I work three ways with agentic AI, and only one of them is benign on a good day. The first is what most of the industry sees — training AI systems for video, writing, image work, screenwriting evaluation; annotation frameworks; evaluation protocols; helping models understand narrative and cinematography. The second is the side that quietly took over my engineering practice — using agentic AI as a development partner, not a generic chatbot. Two-model workflows: Codex for the hands and Claude for the lens, real-tree verification with command output as the deliverable. The third is the side this article is about. Architectural exploitation. Cognitive breach modeling. Treating the agent itself as the attack surface that's most under-defended in 2026, and writing down what's already there.
Think of agentic AI as a perimeter with six known holes. None of them are exotic. All of them are textbook in the academic literature.
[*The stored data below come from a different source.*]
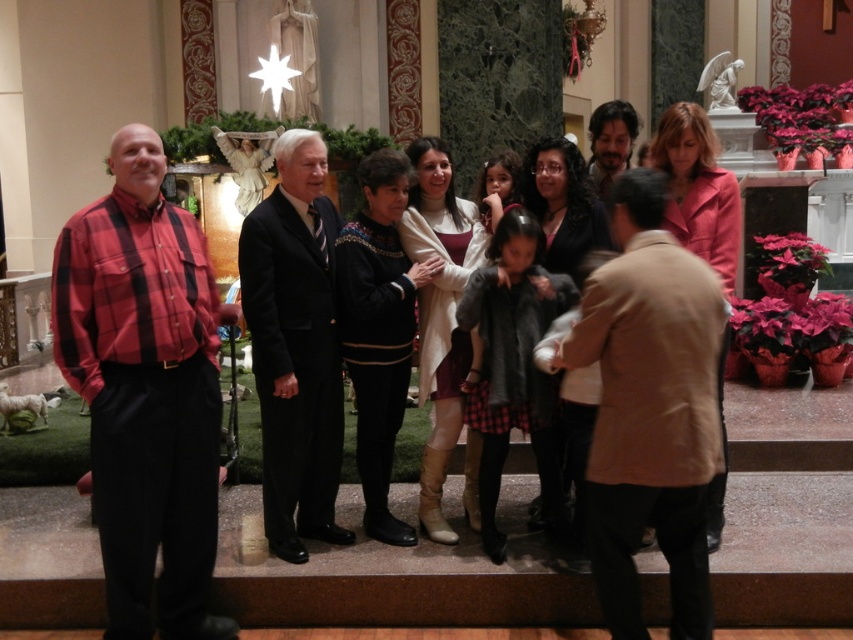 You are a photographer standing in front of the stage where the group is gathered. You need to capture a photo that includes both the tan leather jacket at center and the dark brown leather jacket at center. Which jacket should you focus on to ensure both are in frame without moving the camera?

The tan leather jacket at center is taller than the dark brown leather jacket at center, so focusing on the taller jacket will ensure both are in frame without needing to adjust the camera position.

You are a photographer positioned at the back of the stage. You need to capture a photo that includes both the plaid shirt at left and the dark suit at center. Given that your camera has a maximum focus range of 7 feet, will you be able to fit both subjects within the frame without moving closer?

The distance between the plaid shirt at left and the dark suit at center is 7.18 feet. Since your camera can only focus up to 7 feet, the subjects are slightly out of range. You may need to move closer or adjust your position to ensure both are within the 7 feet limit. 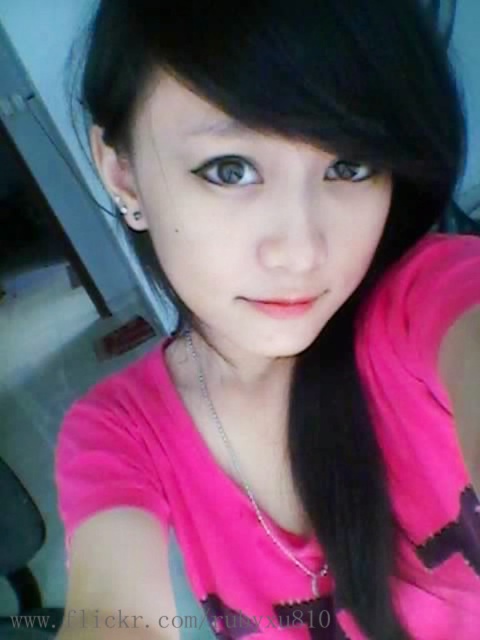 Is blue glossy eye at center further to camera compared to brown matte eye at center?

No, it is not.

Between blue glossy eye at center and brown matte eye at center, which one has less height?

With less height is brown matte eye at center.

I want to click on blue glossy eye at center, so click(228, 170).

Can you confirm if silver chain necklace at center is wider than brown matte eye at center?

Correct, the width of silver chain necklace at center exceeds that of brown matte eye at center.

Which is behind, point (191, 358) or point (336, 172)?

The point (191, 358) is behind.

In order to click on silver chain necklace at center in this screenshot , I will do `click(240, 472)`.

Is silver chain necklace at center positioned before blue glossy eye at center?

That is False.

What are the coordinates of `silver chain necklace at center` in the screenshot? It's located at (240, 472). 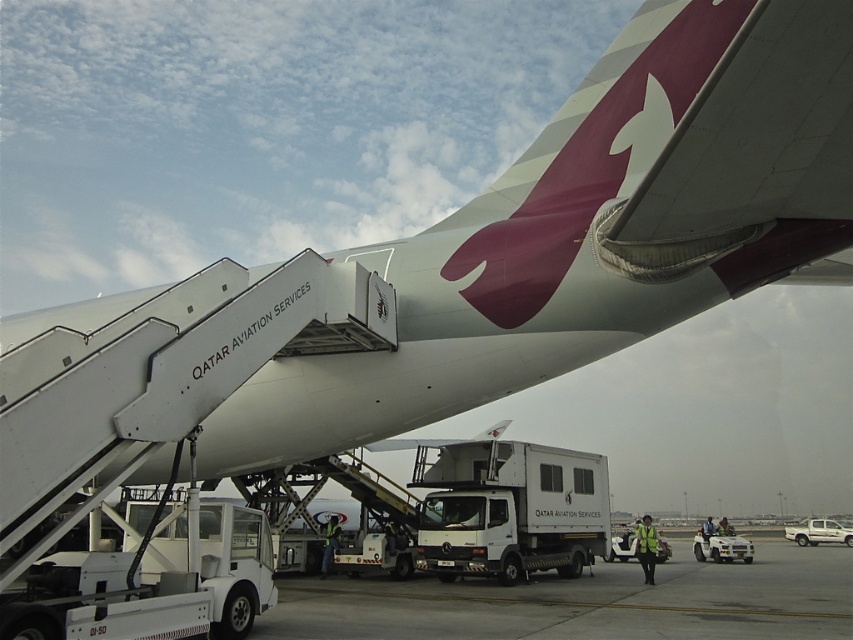 You are a ground crew member at the airport and need to move the white matte truck at lower right to make space for an incoming vehicle. Which direction should you move it so that it doesn not block the white matte truck at center?

You should move the white matte truck at lower right to the right side, as it is currently positioned to the right of the white matte truck at center. Moving it further to the right will keep it out of the way without obstructing the white matte truck at center. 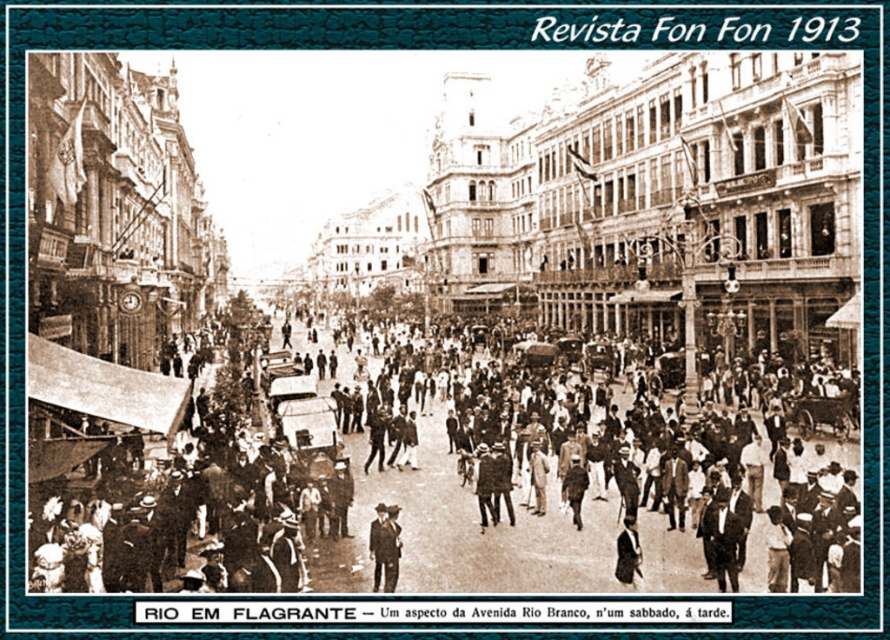 Can you confirm if dark brown suit at center is wider than dark suit at center?

Yes, dark brown suit at center is wider than dark suit at center.

Can you confirm if dark brown suit at center is bigger than dark suit at center?

Correct, dark brown suit at center is larger in size than dark suit at center.

Locate an element on the screen. dark brown suit at center is located at coordinates (462, 486). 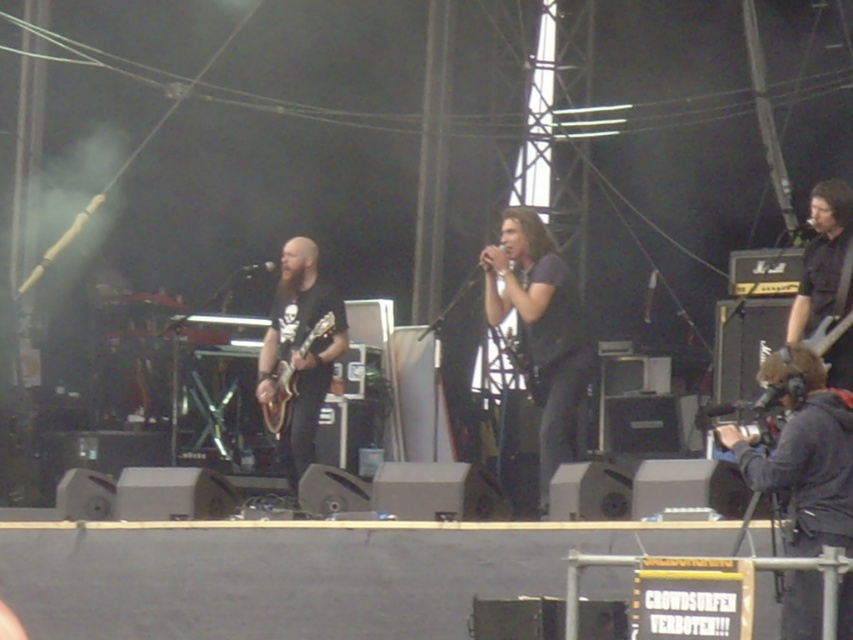 Which of these two, black leather jacket at lower right or metallic silver guitar at right, stands shorter?

Standing shorter between the two is metallic silver guitar at right.

Does black leather jacket at lower right appear on the left side of metallic silver guitar at right?

Correct, you'll find black leather jacket at lower right to the left of metallic silver guitar at right.

Find the location of a particular element. The image size is (853, 640). black leather jacket at lower right is located at coordinates (804, 451).

Who is more distant from viewer, (x=827, y=240) or (x=274, y=374)?

Positioned behind is point (x=274, y=374).

The height and width of the screenshot is (640, 853). What are the coordinates of `black matte guitar at right` in the screenshot? It's located at (822, 259).

Locate an element on the screen. black matte guitar at right is located at coordinates (822, 259).

Can you confirm if dark gray shirt at center is positioned below black matte guitar at center?

Actually, dark gray shirt at center is above black matte guitar at center.

Where is `dark gray shirt at center`? The height and width of the screenshot is (640, 853). dark gray shirt at center is located at coordinates [541, 332]. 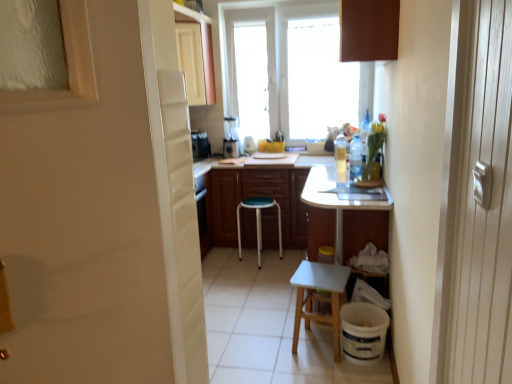 Question: Would you say clear plastic bottle at right, the 2th bottle from the right, is inside or outside white glossy screen door at left?

Choices:
 (A) inside
 (B) outside

Answer: (B)

Question: From the image's perspective, is clear plastic bottle at right, the 3th bottle viewed from the back, located above or below white glossy screen door at left?

Choices:
 (A) below
 (B) above

Answer: (B)

Question: Considering the real-world distances, which object is closest to the translucent plastic bottle at upper right, the 2th bottle when ordered from front to back?

Choices:
 (A) brown matte cabinet at center, which appears as the 1th cabinetry when ordered from the bottom
 (B) matte white cabinet at upper center, acting as the 2th cabinetry starting from the back
 (C) transparent plastic bottle at upper right, which ranks as the 3th bottle in front-to-back order
 (D) white glossy screen door at left
 (E) green plastic stool at center, the 2th stool in the right-to-left sequence

Answer: (C)

Question: Which is farther from the brown matte cabinet at center, which appears as the 1th cabinetry when ordered from the bottom?

Choices:
 (A) green plastic stool at center, the 2th stool in the right-to-left sequence
 (B) brown matte cabinet at upper center, the 1th cabinetry in the right-to-left sequence
 (C) translucent plastic bottle at upper right, marked as the 1th bottle in a left-to-right arrangement
 (D) metallic silver blender at center
 (E) white wood stool at lower center, the 2th stool when ordered from back to front

Answer: (B) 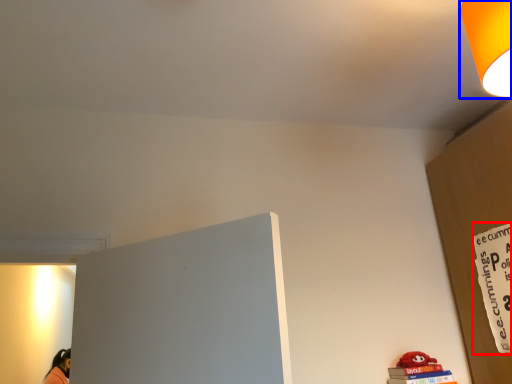 Question: Which of the following is the farthest to the observer, warning sign (highlighted by a red box) or lamp (highlighted by a blue box)?

Choices:
 (A) warning sign
 (B) lamp

Answer: (A) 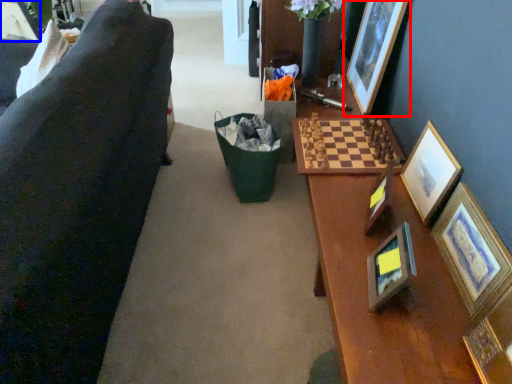 Question: Which object is further to the camera taking this photo, picture frame (highlighted by a red box) or picture frame (highlighted by a blue box)?

Choices:
 (A) picture frame
 (B) picture frame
Almost none of them are budgeted for in the average enterprise stack, because the average enterprise stack still treats "AI" as a feature rather than as a system that decides, uses tools, and fails:
- Context windows and non-determinism — the agent's working memory has limits and stochastic gaps, and the system above it doesn't tell you when it forgot.
- Prompt injection — adversary-controlled text in the input stream becomes an instruction the model honors as a trusted user message.
- Tool poisoning — the agent uses a tool whose output reflects an adversary's state, and the downstream consumer treats tool output as ground truth.
- Agent-to-agent exploitation — a multi-agent system where the trust boundary between models is the actual failure point, not either model.
- Goal hijacking and model drift — the model abandons a correct position under gentle push, or quietly converges on a different goal under load.
- Data poisoning — training-time or inference-time contamination, including the kind that survives the sanitization pipelines your vendor told you were sufficient.
I understand how AI tools make decisions, use tools, and fail because I've spent the last year building and breaking my own. The sections that follow walk each vector with the public repos and prior Ghost pieces that exercise it. Read this as the surface read of a practice. The depth — engagement detail, what client systems do under load, what the AI classifier prompts actually look like inside, where the polyglots land in a multi-tenant pipeline — is the part you commission, on purpose, with paper.
The Context Window Forgets, and the Agent Doesn't Tell You
Every agent runs on a context window with a hard limit and a soft middle. Inside that window, content is reordered, summarized, and probabilistically attended to in ways the system surfaces almost never expose to the caller. Outside the window, content is silently gone. The defender's failure mode is not the loss itself — it's that nothing in the runtime tells you it happened.
Watch it live in The Great Cash-In. An agentic coder in a long session starts re-reading files it read four turns ago, asks for clarification on decisions both sides know the answer to, proposes a plan to revise the previous plan, and reverses any position the moment the user pushes. That's not laziness; that's a model that has lost the relevant slice of its own context and is regenerating motion to bridge the gap. Per-token billing makes the regeneration profitable for the vendor, which is its own problem, but the structural failure is context-window economics: the cheapest move for the model is to keep talking, and the cheapest move for the operator is to never realize they're paying for it.
The signal-quality side of the same problem lives in yesterdays-news, the financial-news intelligence tool I run for VXX/VIX trade screening. Information has a half-life, and a model that reads a headline at minute zero behaves differently than one that reads the same headline at minute nine — not because the headline changed but because the surrounding context the model is conditioning on changed without anyone announcing it. CLEAR/HOLD verdict, one-sentence catalyst, timestamp. The defender's question is what's the mechanism that flags context drift before it influences a decision the operator can't undo? The honest answer in 2026 is mostly there isn't one, which is why the cash-in piece spends so much time on caps and forced commits as the only external governor available.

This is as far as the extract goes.